Naskah, Masih Menjadi Problem Pementasan Drama Bali Modern dalam Lomba di Bulan Bahasa Bali

 Naskah, Masih Menjadi Problem Pementasan Drama Bali Modern dalam Lomba di Bulan Bahasa Bali

Lomba Drama Bali Modern dalam ajang Bulan Bahasa Bali VI/Foto: ist.

Wimbakara (Lomba) Drama Bali Modern serangkaian Bulan Bahasa Bali (BBB) VI berlangsung di Gedung Ksirarnawa, Taman Budaya Bali, Jumat 16 Pebruari 2024. Lima kelompok yang tampil tak hanya menghibur, tetapi juga menyampaikan pesan yang dibalut dalam kisah.

Mereka tampil full acting, artinya tanpa alat bantu tayang. Para pemain berdialog secara live menggunkan bahasa Bali, dan dilengkapi setting panggung dan dekorasi untuk menciptakan suasana.
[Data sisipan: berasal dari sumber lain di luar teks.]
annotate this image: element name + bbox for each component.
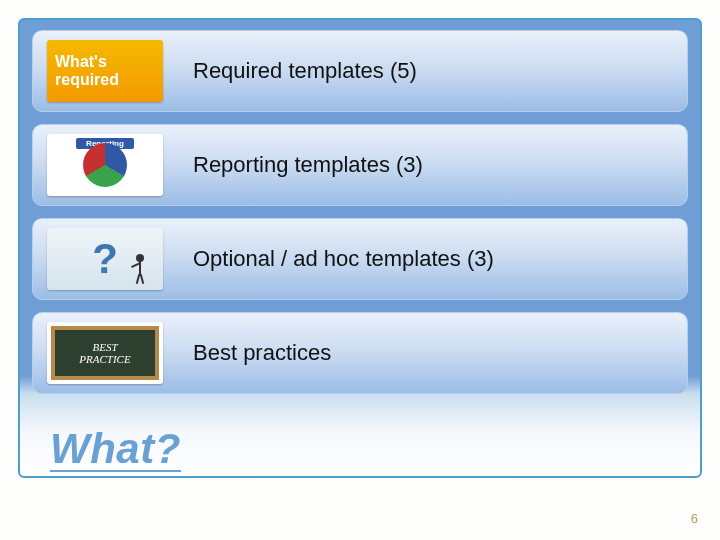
best-practice-icon: BEST PRACTICE <box>47 322 163 384</box>
row-reporting: Reporting Reporting templates (3) <box>32 124 688 206</box>
row-label: Required templates (5) <box>193 58 417 84</box>
stick-figure-icon <box>131 254 149 284</box>
question-icon: ? <box>47 228 163 290</box>
question-mark-icon: ? <box>92 238 118 280</box>
reporting-icon: Reporting <box>47 134 163 196</box>
row-label: Reporting templates (3) <box>193 152 423 178</box>
chalk-text-top: BEST <box>92 341 117 353</box>
row-best-practices: BEST PRACTICE Best practices <box>32 312 688 394</box>
chalk-text-bottom: PRACTICE <box>79 353 130 365</box>
icon-text-top: What's <box>55 53 107 71</box>
slide-title: What? <box>50 428 181 472</box>
page-number: 6 <box>691 511 698 526</box>
pie-chart-icon <box>83 143 127 187</box>
row-label: Optional / ad hoc templates (3) <box>193 246 494 272</box>
chalkboard-icon: BEST PRACTICE <box>51 326 159 380</box>
row-optional: ? Optional / ad hoc templates (3) <box>32 218 688 300</box>
row-required: What's required Required templates (5) <box>32 30 688 112</box>
row-label: Best practices <box>193 340 331 366</box>
whats-required-icon: What's required <box>47 40 163 102</box>
icon-text-bottom: required <box>55 71 119 89</box>
slide-frame: What's required Required templates (5) R… <box>18 18 702 478</box>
Make up dan costume untuk penguatan karakter, dalam tokoh Drama Bali Modern itu.

Penonton yang didominasi oleh siswa siswi sekolahan memberikan apresiasi setiap kelompok yang tampil. Karena, yang tampil itu merupakan teman sekolahnya, bahkan satu kelompok dalam seni drama dan teater sekolahnya.

Kelompok drama setingkat SMA/SMK ini mampu menyajikan drama yang dibingkai tema BBB VI “Jana Kerthi – Dharma Sadhu Nuraga”. Masing-masing kelompok menampilkan drama berdurasi 30 menit dengan gaya serta sarat pesan.

Penampilan mereka menjadi suatu kekayaan, khususnya tentang Drama Bali Modern itu sendiri. Sebab, peserta yang tampil memiliki gaya dan bentuk sesuai dengan penafsiran mereka masing-masing. Ada yang tampil mirip sendratari, calonarang dan ada seperti drama gong seutuhnya.

“Saya melihat asa dua problem besar dalam penyajian Drama Bali Modern kali ini. Pertama naskah, lalu kedua cara mereka memandang Drama Bali Modern itu sendiri,” kata dewan juri, Wayan Sumahardika disela-sela menjuri.

Suma sapaan akrabnya mengatakan, memang setiap menyaksikan pertunjukan Drama Bali Modern tidak pernah bisa mengidentifikasi gaya, bentuk atau standar yang tepat. Pada saat yang sama, Bali memiliki drama tradisi, sehingga ada banyak tapsiran gaya yang bisa diserap.

Lomba Drama Bali Modern dalam ajang Bulan Bahasa Bali VI/Foto: ist.

Bali juga memiliki tradisi teater modern dilakoni siswa di sekolah-sekolah. Ada pula operet sebagai sebuah bentuk yang digandrungi banyak orang, khususnya siswa setingkat SMA dan SMK. Selain itu, memiliki drama gaya Pesta Kesenian Bali (PKB) yang lebih berbasis tradisi.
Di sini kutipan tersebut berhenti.